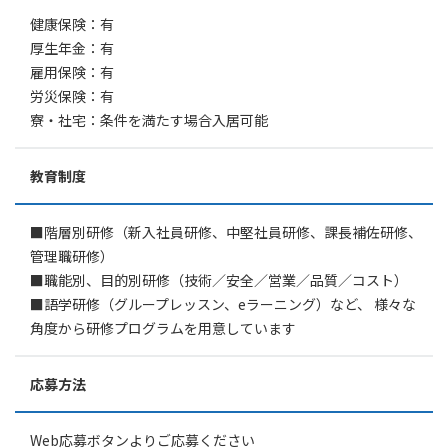
健康保険：有
厚生年金：有
雇用保険：有
労災保険：有
寮・社宅：条件を満たす場合入居可能
教育制度
■階層別研修（新入社員研修、中堅社員研修、課長補佐研修、
管理職研修）
■職能別、目的別研修（技術／安全／営業／品質／コスト）
■語学研修（グループレッスン、eラーニング）など、 様々な
角度から研修プログラムを用意しています
応募方法
Web応募ボタンよりご応募ください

EXERCISE OBJECTIVE:
Would you return the material exactly, images excluded?

RESPONSE AREA:
健康保険：有
厚生年金：有
雇用保険：有
労災保険：有
寮・社宅：条件を満たす場合入居可能
教育制度
■階層別研修（新入社員研修、中堅社員研修、課長補佐研修、
管理職研修）
■職能別、目的別研修（技術／安全／営業／品質／コスト）
■語学研修（グループレッスン、eラーニング）など、 様々な
角度から研修プログラムを用意しています
応募方法
Web応募ボタンよりご応募ください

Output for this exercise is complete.